** DATA follows **
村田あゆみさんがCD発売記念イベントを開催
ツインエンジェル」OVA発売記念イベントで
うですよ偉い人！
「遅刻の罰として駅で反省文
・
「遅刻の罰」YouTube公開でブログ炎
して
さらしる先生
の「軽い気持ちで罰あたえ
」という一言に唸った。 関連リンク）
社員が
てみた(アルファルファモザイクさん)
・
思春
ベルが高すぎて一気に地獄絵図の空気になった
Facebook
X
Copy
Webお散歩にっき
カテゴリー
** End of DATA **
** DATA follows **
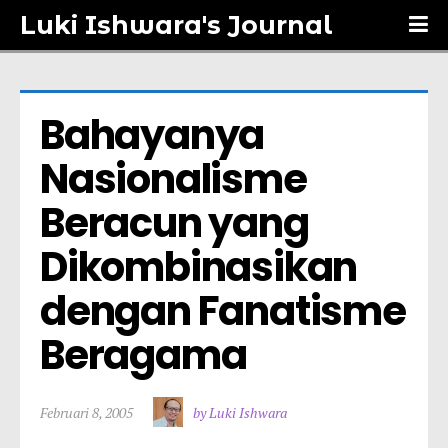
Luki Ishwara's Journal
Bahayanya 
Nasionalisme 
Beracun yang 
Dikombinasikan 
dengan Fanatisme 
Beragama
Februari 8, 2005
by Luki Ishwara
** End of DATA **
Looking at the entries above, count the lines that hold the string "Ishwara" and reply with the count alone.

RESULT FOR THIS EXERCISE :: 2